Crucially, it will accomplish this without needing to evaluate any derivatives:
y_{j+1} = y_j + c_0 h f(x_j, y_j) + c_1 hf\left(x_j + c_2 h, y_j + c_2h f(x_j, y_j)\right).
\tag{2}
The c_0, c_1, and c_2 will be determined below. This prescription requires two function evaluations in order to carry out a single step: it may look as if there are three function evaluations, but one of them is re-used.
Comparing this result with the expansion for the exact solution, Equation 1, we realize that we can match the terms proportional to h and to h^2 if we assume:
c_0 + c_1 = 1, \quad c_1 c_2 = \frac{1}{2}.
\tag{3}
Unfortunately, this does not help us with the term that is proportional to h^3. We have agreement only up to order h^2. The error of this Runge-Kutta method scales as O(h^2), that’s why the method is called second-order Runge–Kutta.
Explicit Midpoint and Trapezoid Methods
There is more than one way to satisfy Equation 3. Here we examine two possible choices.
First, we take
c_0 = 0, \quad c_1 = 1, \quad c_2 = \frac{1}{2}.
For this case, the prescription in Equation 2 takes the form
y_{j+1} = y_j + hf\left(x_j + \frac{h}{2}, y_j + \frac{h}{2}f(x_j, y_j)\right).

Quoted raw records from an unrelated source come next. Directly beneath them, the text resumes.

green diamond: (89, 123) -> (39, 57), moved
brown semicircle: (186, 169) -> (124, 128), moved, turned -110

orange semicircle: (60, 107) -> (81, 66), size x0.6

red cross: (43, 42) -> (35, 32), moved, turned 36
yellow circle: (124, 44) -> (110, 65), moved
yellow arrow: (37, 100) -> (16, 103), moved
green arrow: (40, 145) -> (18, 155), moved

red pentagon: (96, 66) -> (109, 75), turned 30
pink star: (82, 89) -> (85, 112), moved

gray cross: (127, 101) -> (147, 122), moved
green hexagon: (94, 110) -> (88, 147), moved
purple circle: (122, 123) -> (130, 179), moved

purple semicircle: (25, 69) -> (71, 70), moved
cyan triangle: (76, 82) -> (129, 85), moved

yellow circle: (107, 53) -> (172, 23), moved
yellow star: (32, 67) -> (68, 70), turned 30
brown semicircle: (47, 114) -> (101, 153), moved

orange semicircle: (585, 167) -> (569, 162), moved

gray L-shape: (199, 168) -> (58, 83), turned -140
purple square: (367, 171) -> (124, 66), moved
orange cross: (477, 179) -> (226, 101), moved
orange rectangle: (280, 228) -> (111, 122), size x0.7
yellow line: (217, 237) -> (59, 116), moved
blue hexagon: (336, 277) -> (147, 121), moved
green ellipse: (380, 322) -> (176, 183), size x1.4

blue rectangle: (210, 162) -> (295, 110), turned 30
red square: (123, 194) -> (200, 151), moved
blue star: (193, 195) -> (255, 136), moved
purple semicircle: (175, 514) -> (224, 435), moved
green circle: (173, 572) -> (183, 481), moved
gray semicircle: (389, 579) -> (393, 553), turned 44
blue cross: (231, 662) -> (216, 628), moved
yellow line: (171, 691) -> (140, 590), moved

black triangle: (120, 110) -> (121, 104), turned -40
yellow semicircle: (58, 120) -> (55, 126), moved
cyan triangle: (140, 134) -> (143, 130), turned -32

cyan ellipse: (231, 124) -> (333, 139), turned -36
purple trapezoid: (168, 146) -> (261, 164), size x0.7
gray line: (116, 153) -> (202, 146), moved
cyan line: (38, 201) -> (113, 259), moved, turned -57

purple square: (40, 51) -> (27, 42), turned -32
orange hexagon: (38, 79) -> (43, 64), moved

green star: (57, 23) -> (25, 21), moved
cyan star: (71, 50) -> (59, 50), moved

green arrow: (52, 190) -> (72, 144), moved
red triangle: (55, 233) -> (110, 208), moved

Things may be more transparent if we break up the evaluations into two stages:
\begin{gather*}
k_0 = hf(x_j, y_j) \\
y_{j+1} = y_j + hf\left(x_j + \frac{h}{2}, y_j + \frac{k_0}{2}\right).
\end{gather*}
This is an explicit method, as the terms on the right-hand side is known. This method is known as the explicit midpoint method, as it employs the midpoint between x_j and x_{j+1}.
Second, we can take
c_0 = \frac{1}{2}, \quad c_1 = \frac{1}{2}, \quad c_2 = 1.
Inserting this into Equation 2, we have
y_{j+1} = y_j + \frac{h}{2}f(x_j, y_j) + \frac{h}{2}f\left(x_j+h, y_j+hf(x_j, y_j)\right).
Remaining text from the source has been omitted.